THE LAST DAYS, James Moll, USA 1998
Based on historical footage, photographs, and interviews, James Moll’s THE LAST DAYS (1998) tells the story of five Holocaust survivors from Hungary. In a sequence dealing with the registration process of incoming deportees in Auschwitz, survivor Reneé Firestone shows the number tattooed on her forearm to the camera. The shot is part of an interview passage, in which she describes her expectation to actually get a fabric patch with a prisoner number attached to her clothes. This was closely followed by the shocking surprise that the number was actually engraved into her body. Furthermore, the sequence combines an indirect use, Firestone presenting her own arm with the number in a similar form as in the historical footage, and a direct use by superimposing the close-up of Firestone’s arm with the close-up shot from the sequence with the children in Auschwitz. By doing so, the film creates the notion of co-presence of past and present and uses the transposition of the original shot as a form of evocation of memory. Embedded into the montage and closely connected to Firestone’s own body, the indirect and direct uses indicate a triggering function.
Explicitly focusing on the number and the registration process in Auschwitz, the use of the footage is a specific illustration, although the technique simulates an indicating function of this relation. In addition, the slow panning shot from a close-up of Firestone’s face to her arm is a reenactment of the original close-up shot in order to match both through a transposition.

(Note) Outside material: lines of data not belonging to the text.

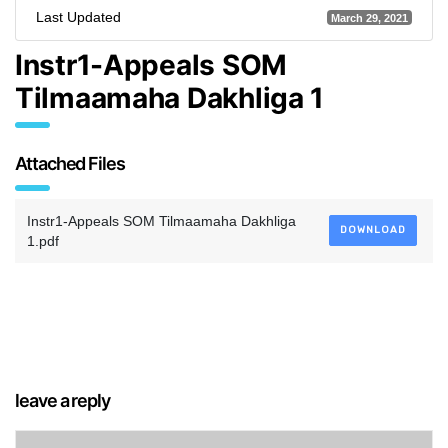
Last Updated
March 29, 2021
Instr1-Appeals SOM
Tilmaamaha Dakhliga 1
Attached Files
Instr1-Appeals SOM Tilmaamaha Dakhliga
DOWNLOAD
1.pdf
leave a reply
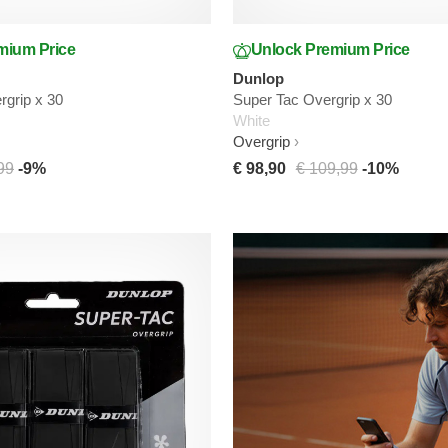
mium Price
Unlock Premium Price
Dunlop
grip x 30
Super Tac Overgrip x 30
White
Overgrip
99
-9%
€ 98,90
€ 109,99
-10%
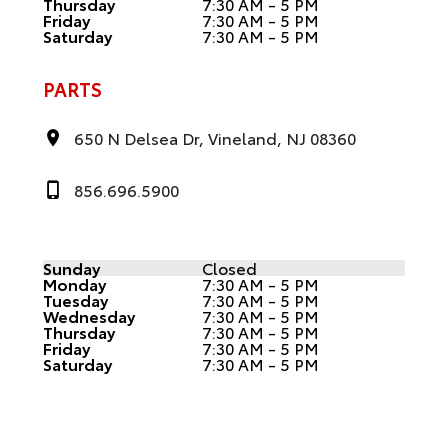
Thursday
7:30 AM - 5 PM
Friday
7:30 AM - 5 PM
Saturday
7:30 AM - 5 PM
PARTS
650 N Delsea Dr, Vineland, NJ 08360
856.696.5900
Sunday
Closed
Monday
7:30 AM - 5 PM
Tuesday
7:30 AM - 5 PM
Wednesday
7:30 AM - 5 PM
Thursday
7:30 AM - 5 PM
Friday
7:30 AM - 5 PM
Saturday
7:30 AM - 5 PM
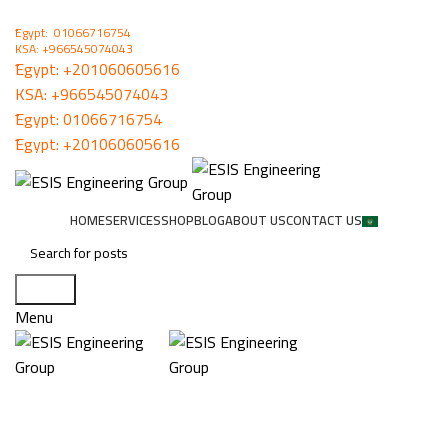
ُEgypt: 01066716754
KSA: +966545074043
ُEgypt:
+201060605616
KSA:
+966545074043
ُEgypt:
01066716754
ُEgypt:
+201060605616
HOME
SERVICES
SHOP
BLOG
ABOUT US
CONTACT US
Search
Menu
MITEL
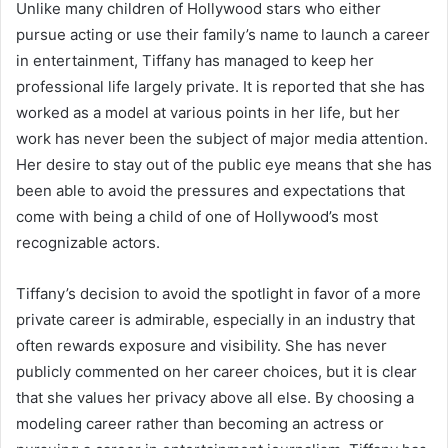
Unlike many children of Hollywood stars who either
pursue acting or use their family’s name to launch a career
in entertainment, Tiffany has managed to keep her
professional life largely private. It is reported that she has
worked as a model at various points in her life, but her
work has never been the subject of major media attention.
Her desire to stay out of the public eye means that she has
been able to avoid the pressures and expectations that
come with being a child of one of Hollywood’s most
recognizable actors.
Tiffany’s decision to avoid the spotlight in favor of a more
private career is admirable, especially in an industry that
often rewards exposure and visibility. She has never
publicly commented on her career choices, but it is clear
that she values her privacy above all else. By choosing a
modeling career rather than becoming an actress or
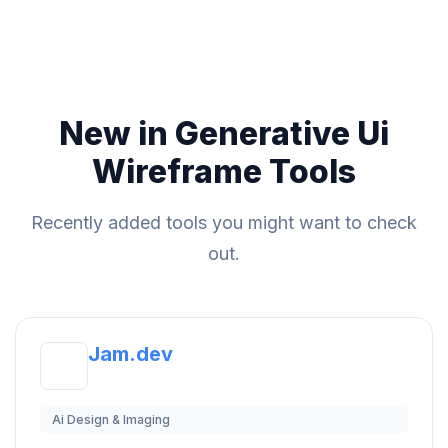
New in Generative Ui
Wireframe Tools
Recently added tools you might want to check
out.
Jam.dev
Ai Design & Imaging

The emotional music, as well as the consecutive historical shot of the children in Auschwitz showing their tattooed arms, however, emphasise its function as a generic illustration of a collective fate. This leads to the next interview, in which survivor Irene Zisblatt continues to talk about her first experiences in Auschwitz. However, the direct use does not primarily symbolise dehumanisation and atrocities but introduces the number as an icon for survival.